The air quality had improved in the Bay Area by Monday morning, but Yolo and Solano counties will remain under advisory through the rest of the week, as shifting winds are expected to carry the smoke eastward.
The haze left wine country residents—many of whom are still recovering from the fall 2017 firestorm that left dozens dead and destroyed thousands of structures—unsettled.
Last year was the state’s most destructive fire season on record, with more than $10 billion in damages. This year’s summer fire season, when hot weather and dry vegetation fuel flames, is already shaping up to be even worse. California’s fall fire seasons, fueled by Santa Ana winds blowing hot air from the desert over the mountains, have also become more intense. As Pacific Standard wrote in December, climate change is, at least in part, to blame:
A 2015 study found that, over a 50-year period, fires in both seasons have become more frequent and more severe—though Santa Ana-fueled fires, which burn along the state’s coast, tend to be more economically destructive. A 2014 study found that, between 1984 and 2011, the area burned by large fires increased by roughly 90,000 acres a year. While both studies looked at the effects of large-scale changes in climate on wildfires, neither directly implicated human-caused climate change. However, a 2016 study found that anthropogenic warming doubled the amount of area burned by forest fires between 1984 and 2015.
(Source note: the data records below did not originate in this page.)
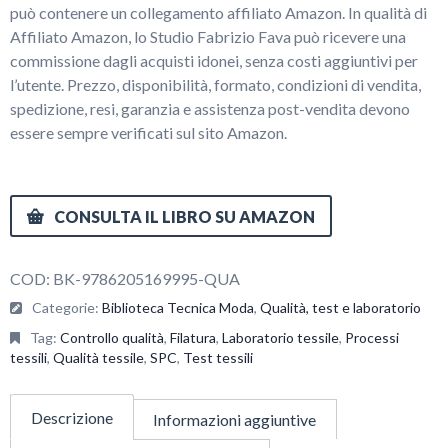
può contenere un collegamento affiliato Amazon. In qualità di
Affiliato Amazon, lo Studio Fabrizio Fava può ricevere una
commissione dagli acquisti idonei, senza costi aggiuntivi per
l’utente. Prezzo, disponibilità, formato, condizioni di vendita,
spedizione, resi, garanzia e assistenza post-vendita devono
essere sempre verificati sul sito Amazon.
CONSULTA IL LIBRO SU AMAZON
COD:
BK-9786205169995-QUA
Categorie:
Biblioteca Tecnica Moda
,
Qualità, test e laboratorio
Tag:
Controllo qualità
,
Filatura
,
Laboratorio tessile
,
Processi
tessili
,
Qualità tessile
,
SPC
,
Test tessili
Descrizione
Informazioni aggiuntive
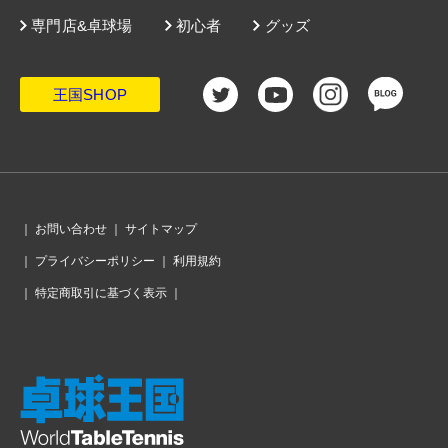
専門店&卓球場
初心者
グッズ
王国SHOP
｜
お問い合わせ
｜
サイトマップ
｜
プライバシーポリシー
｜
利用規約
｜
特定商取引に基づく表示
｜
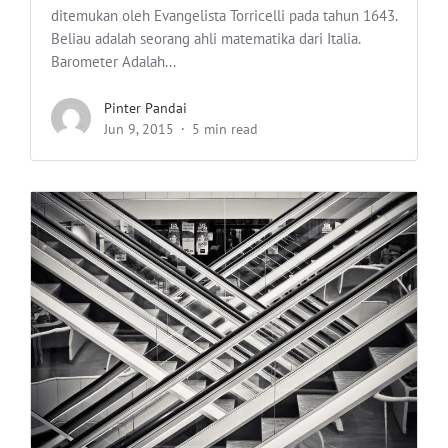
ditemukan oleh Evangelista Torricelli pada tahun 1643.
Beliau adalah seorang ahli matematika dari Italia.
Barometer Adalah...
Pinter Pandai
Jun 9, 2015
5 min read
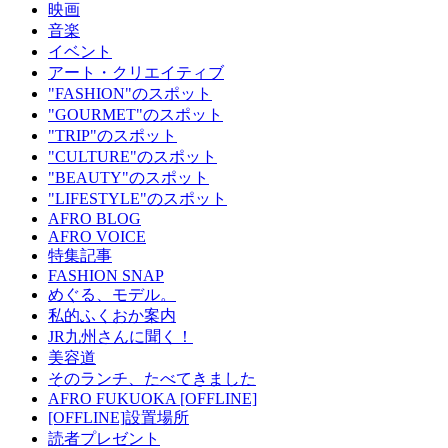
映画
音楽
イベント
アート・クリエイティブ
"FASHION"のスポット
"GOURMET"のスポット
"TRIP"のスポット
"CULTURE"のスポット
"BEAUTY"のスポット
"LIFESTYLE"のスポット
AFRO BLOG
AFRO VOICE
特集記事
FASHION SNAP
めぐる、モデル。
私的ふくおか案内
JR九州さんに聞く！
美容道
そのランチ、たべてきました
AFRO FUKUOKA [OFFLINE]
[OFFLINE]設置場所
読者プレゼント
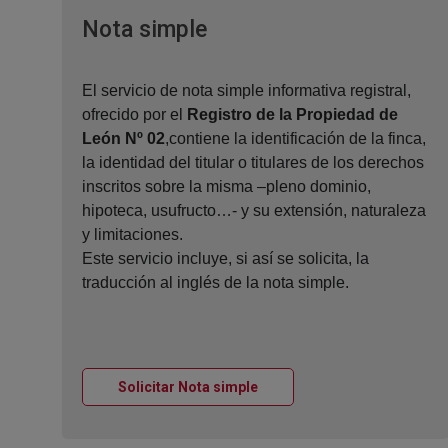
Ventana nueva
Nota simple
El servicio de nota simple informativa registral,
ofrecido por el
Registro de la Propiedad de
León Nº 02
,contiene la identificación de la finca,
la identidad del titular o titulares de los derechos
inscritos sobre la misma –pleno dominio,
hipoteca, usufructo…- y su extensión, naturaleza
y limitaciones.
Este servicio incluye, si así se solicita, la
traducción al inglés de la nota simple.
Ventana nueva
Solicitar Nota simple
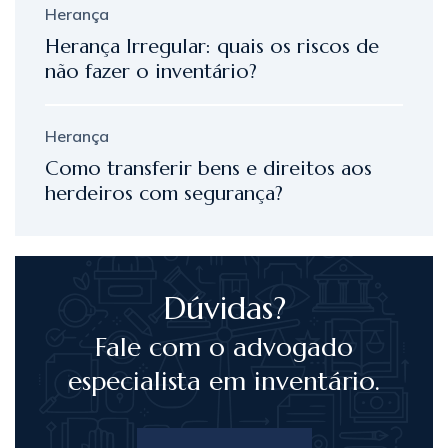
Herança
Herança Irregular: quais os riscos de
não fazer o inventário?
Herança
Como transferir bens e direitos aos
herdeiros com segurança?
Dúvidas?
Fale com o advogado
especialista em inventário.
“The new normal is already here. We don’t even use ‘new’ anymore,” Cal Fire’s McLean told the New York Times in May. “It’s the reality. The fire season is expanding. The weather has changed. We don’t even consider it a fire season anymore. In Southern California especially, it’s year-round.”
On Monday, as more than 1,200 firefighters worked to contain the blazes in Northern California, the National Weather Service warned that a triple-digit heat wave headed for Southern California would bring critical fire weather conditions by the end of the week.